§ **WHAT IS EXPECTED**
Output the full listing below exactly, without the pictures.

§ **DATA SHOWN**
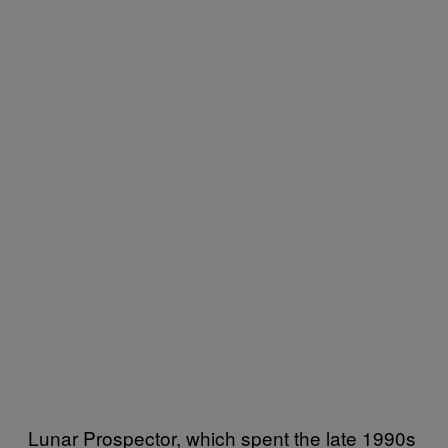
Lunar Prospector, which spent the late 1990s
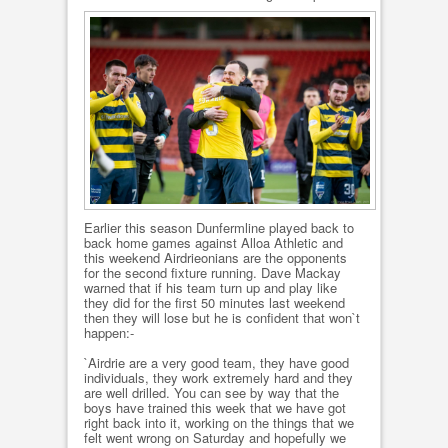
Earlier this season Dunfermline played back to
back home games against Alloa Athletic and
this weekend Airdrieonians are the opponents
for the second fixture running. Dave Mackay
warned that if his team turn up and play like
they did for the first 50 minutes last weekend
then they will lose but he is confident that won`t
happen:-
`Airdrie are a very good team, they have good
individuals, they work extremely hard and they
are well drilled. You can see by way that the
boys have trained this week that we have got
right back into it, working on the things that we
felt went wrong on Saturday and hopefully we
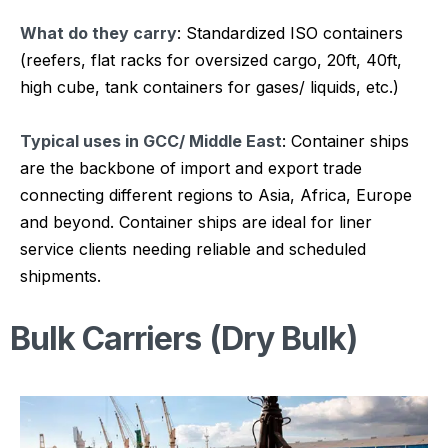
What do they carry
: Standardized ISO containers
(reefers, flat racks for oversized cargo, 20ft, 40ft,
high cube, tank containers for gases/ liquids, etc.)
Typical uses in GCC/ Middle East
: Container ships
are the backbone of import and export trade
connecting different regions to Asia, Africa, Europe
and beyond. Container ships are ideal for liner
service clients needing reliable and scheduled
shipments.
Bulk Carriers (Dry Bulk)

§ **EXERCISE OUTPUT**
Lunar Prospector, which spent the late 1990s
Earlier this season Dunfermline played back to
back home games against Alloa Athletic and
this weekend Airdrieonians are the opponents
for the second fixture running. Dave Mackay
warned that if his team turn up and play like
they did for the first 50 minutes last weekend
then they will lose but he is confident that won`t
happen:-
`Airdrie are a very good team, they have good
individuals, they work extremely hard and they
are well drilled. You can see by way that the
boys have trained this week that we have got
right back into it, working on the things that we
felt went wrong on Saturday and hopefully we
What do they carry
: Standardized ISO containers
(reefers, flat racks for oversized cargo, 20ft, 40ft,
high cube, tank containers for gases/ liquids, etc.)
Typical uses in GCC/ Middle East
: Container ships
are the backbone of import and export trade
connecting different regions to Asia, Africa, Europe
and beyond. Container ships are ideal for liner
service clients needing reliable and scheduled
shipments.
Bulk Carriers (Dry Bulk)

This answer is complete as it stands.